Estoy tras un cristal. Antes inerte, ahora viva por motivos literarios. Algunas veces desnuda, casi siempre vestida o semidesnuda. Normalmente invisible ante el que me mira; pues mira lo que llevo puesto o lo que casi no llevo, y paso desapercibida.
Pilar, la escaparatista, viene una vez al mes. Me viste, me pinta, me arregla con ropa de verano, de invierno, lencería fina… Soy su muñeca y con sus treinta y tantos, vuelve a jugar conmigo, sin complejos, descaradamente, ante todo el mundo.
El idiota que esto escribe, piensa que es Dios. ¡Qué iluso! Con inventarme, darme vida, cree que ha hecho algo, una proeza, una creación, cuando sólo soy una ilusión.
Pues ya que he sido creada, os contaré cosas de esta inventada vida.
Todos los días, cuando la persiana sube, yo me quedo quieta, inmóvil. No miro, no parpadeo, es mi trabajo.
Algunas mujeres reales –las de carne y hueso- se deben sentir como yo. Bellas por fuera ante el mundo que les rodea, e invisibles e imperceptibles por dentro. Sólo interesa lo externo, para nada lo que llevan dentro.
Lo mío es curioso, a través del cristal veo cosas, observo comportamientos de lo más variado.
Por ejemplo: El niño pequeño que mientras su madre mira y remira, sueña con tal prenda o tal otra, siempre que haya talla para ella claro, por que eso es otra cosa.
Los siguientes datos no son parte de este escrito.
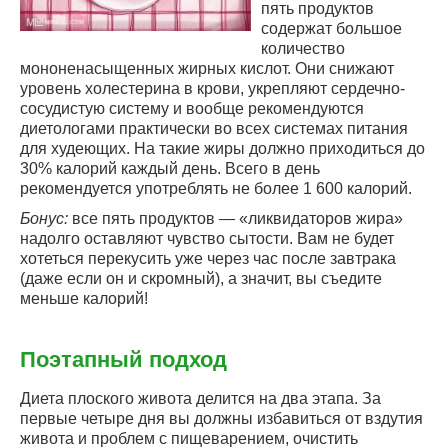
пять продуктов
содержат большое
количество
мононенасыщенных жирных кислот. Они снижают
уровень холестерина в крови, укрепляют сердечно-
сосудистую систему и вообще рекомендуются
диетологами практически во всех системах питания
для худеющих. На такие жиры должно приходиться до
30% калорий каждый день. Всего в день
рекомендуется употреблять не более 1 600 калорий.
Бонус:
все пять продуктов — «ликвидаторов жира»
надолго оставляют чувство сытости. Вам не будет
хотеться перекусить уже через час после завтрака
(даже если он и скромный), а значит, вы съедите
меньше калорий!
Поэтапный подход
Диета плоского живота делится на два этапа. За
первые четыре дня вы должны избавиться от вздутия
живота и проблем с пищеварением, очистить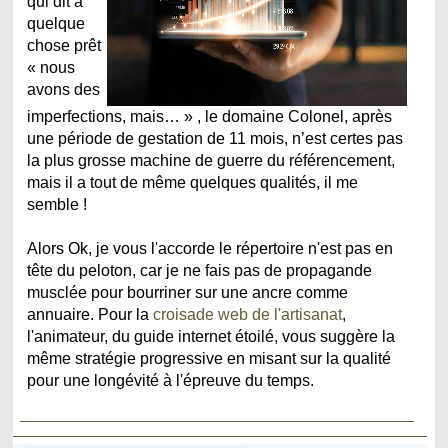
qui dit à
quelque
chose prêt
« nous
avons des
imperfections, mais… » , le domaine Colonel, après
une période de gestation de 11 mois, n’est certes pas
la plus grosse machine de guerre du référencement,
mais il a tout de même quelques qualités, il me
semble !
Alors Ok, je vous l'accorde le répertoire n'est pas en
tête du peloton, car je ne fais pas de propagande
musclée pour bourriner sur une ancre comme
annuaire. Pour la
croisade web de l'artisanat
,
l'animateur, du guide internet étoilé, vous suggère la
même stratégie progressive en misant sur la qualité
pour une longévité à l'épreuve du temps.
Como iba diciendo, el niño se aburre. No le interesa la moda. Apretuja la cara contra el escaparate, imprimiendo caras aplastadas, mohines simpáticos.
Yo me tengo que contener, ¿cómo va a reírse un maniquí?
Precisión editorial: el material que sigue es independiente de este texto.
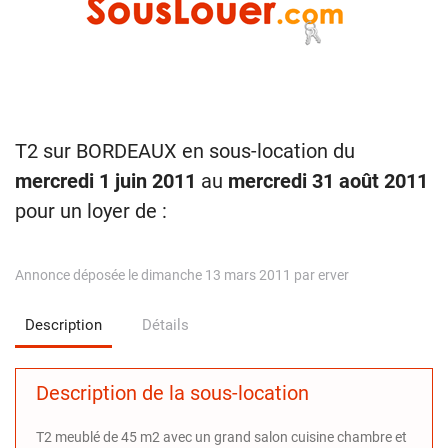
T2 sur BORDEAUX en sous-location du
mercredi 1 juin 2011
au
mercredi 31 août 2011
pour un loyer de :
Annonce déposée le dimanche 13 mars 2011 par erver
Description
Détails
Description de la sous-location
T2 meublé de 45 m2 avec un grand salon cuisine chambre et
Otros pequeños, hacen cosas que me dan nauseas (yo no debo de saber que es eso de nauseas, pero así lo quiere el del boli), se hurgan en la nariz, rastrean con el dedo todo lo habido y por haber, dejando frente a mí, pegado en el cristal, su trofeo viscoso de caza y pesca. ¡Qué asquerosillos los pequeñajos!
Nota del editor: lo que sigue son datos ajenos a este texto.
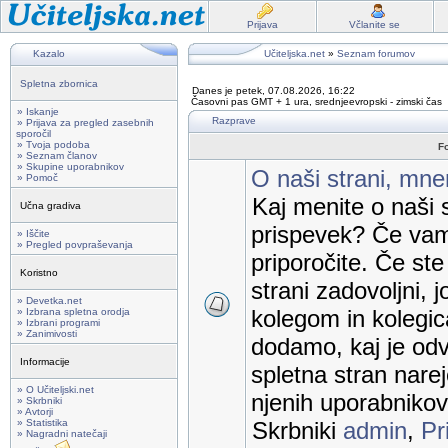
Prijava
Včlanite se
Kazalo
Učiteljska.net
»
Seznam forumov
Spletna zbornica
Danes je petek, 07.08.2026, 16:22
Časovni pas GMT + 1 ura, srednjeevropski - zimski čas
» Iskanje
Razprave
» Prijava za pregled zasebnih
sporočil
» Tvoja podoba
F
» Seznam članov
» Skupine uporabnikov
O naši strani, mnen
» Pomoč
Kaj menite o naši s
Učna gradiva
prispevek? Če vam
» Iščite
» Pregled povpraševanja
priporočite. Če st
Koristno
strani zadovoljni, j
» Devetka.net
kolegom in kolegic
» Izbrana spletna orodja
» Izbrani programi
» Zanimivosti
dodamo, kaj je odv
Informacije
spletna stran nare
» O Učiteljski.net
njenih uporabnikov
» Skrbniki
» Avtorji
» Statistika
Skrbniki
admin
,
Pr
» Nagradni natečaji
Hay personas que ni me miran a mí, ni lo que llevo. El escaparate les sirve de espejo. Aprovechan el reflejo para mirarse a ellos mismos. Unos se acicalan, se retocan el pelo, los labios, con muecas desagradables a veces eróticas, otras divertidas. ¡Qué coquetos son estos humanos!
Cuando anochece, bajan el cierre metálico. Mi rostro, sin focos, se relaja, no se ve. Me vuelvo aún más invisible, y entre los aros de la persiana sigo observando.
Observo a la pareja de jóvenes, que cogidos de la mano, se besan y desean cada dos o tres pasos.
A mí sólo me ha deseado Fermín, el cristalero. El pobre tiene unas facciones no muy agraciadas, y para estos humanos lo importante es la fachada, el físico bello, como si uno eligiera la fealdad, el parapeto que esconde a tanta gente bella.
Total, que él suele ser un rechazado corporal, facial y tal y tal, que se conforma con decirme –preciosa, que pechos más bien puestos, ¡hay lo que te haría si fueras de verdad!
Podría contar miles de anécdotas e historias, pero el del boli, hoy, se ha cansado. Tal vez otro día.